-- TASK TO COMPLETE --
Nothing but the pictures may be left out. Restate the rest of the entries word for word.

-- GIVEN DATA --
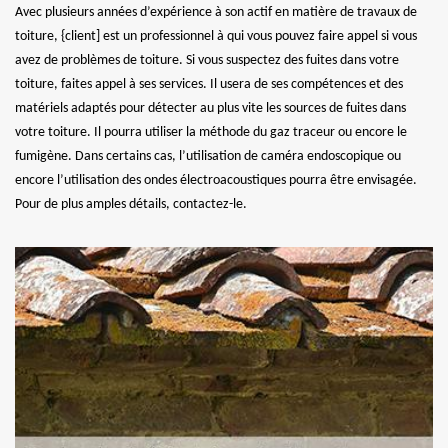
Avec plusieurs années d’expérience à son actif en matière de travaux de
toiture, {client] est un professionnel à qui vous pouvez faire appel si vous
avez de problèmes de toiture. Si vous suspectez des fuites dans votre
toiture, faites appel à ses services. Il usera de ses compétences et des
matériels adaptés pour détecter au plus vite les sources de fuites dans
votre toiture. Il pourra utiliser la méthode du gaz traceur ou encore le
fumigène. Dans certains cas, l’utilisation de caméra endoscopique ou
encore l’utilisation des ondes électroacoustiques pourra être envisagée.
Pour de plus amples détails, contactez-le.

-- EXPECTED ANSWER --
Avec plusieurs années d’expérience à son actif en matière de travaux de
toiture, {client] est un professionnel à qui vous pouvez faire appel si vous
avez de problèmes de toiture. Si vous suspectez des fuites dans votre
toiture, faites appel à ses services. Il usera de ses compétences et des
matériels adaptés pour détecter au plus vite les sources de fuites dans
votre toiture. Il pourra utiliser la méthode du gaz traceur ou encore le
fumigène. Dans certains cas, l’utilisation de caméra endoscopique ou
encore l’utilisation des ondes électroacoustiques pourra être envisagée.
Pour de plus amples détails, contactez-le.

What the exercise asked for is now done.